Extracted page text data
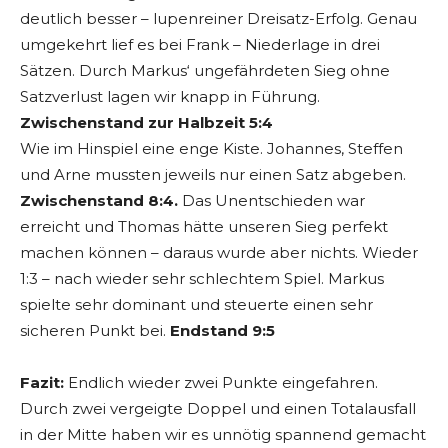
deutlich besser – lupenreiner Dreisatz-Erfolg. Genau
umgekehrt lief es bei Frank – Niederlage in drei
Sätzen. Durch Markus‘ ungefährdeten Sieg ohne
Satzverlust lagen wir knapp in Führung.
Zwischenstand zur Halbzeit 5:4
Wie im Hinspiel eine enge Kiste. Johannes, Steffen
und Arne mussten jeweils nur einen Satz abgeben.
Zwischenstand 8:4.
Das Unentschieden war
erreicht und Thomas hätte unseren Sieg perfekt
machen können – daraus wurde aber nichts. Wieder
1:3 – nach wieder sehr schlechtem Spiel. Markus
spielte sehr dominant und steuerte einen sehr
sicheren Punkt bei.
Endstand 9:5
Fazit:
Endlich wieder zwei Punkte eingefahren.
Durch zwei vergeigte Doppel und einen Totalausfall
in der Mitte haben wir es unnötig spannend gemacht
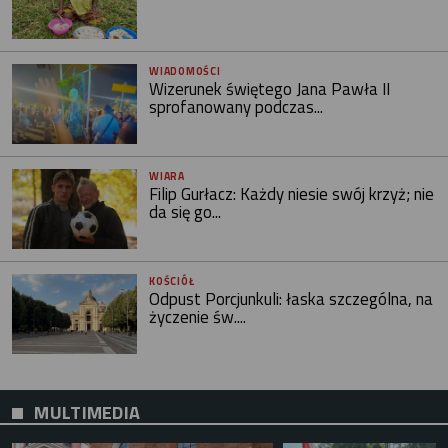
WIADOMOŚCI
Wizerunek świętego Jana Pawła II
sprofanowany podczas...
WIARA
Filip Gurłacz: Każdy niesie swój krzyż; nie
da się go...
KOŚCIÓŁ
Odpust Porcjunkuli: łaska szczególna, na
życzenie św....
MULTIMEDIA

---

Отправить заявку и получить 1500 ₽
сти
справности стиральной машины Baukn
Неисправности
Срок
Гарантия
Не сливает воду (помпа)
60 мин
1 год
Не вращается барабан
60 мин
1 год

### The problem
Determine the number of lines in the entries that hold "einen". Reply with that number only.

### Result below
3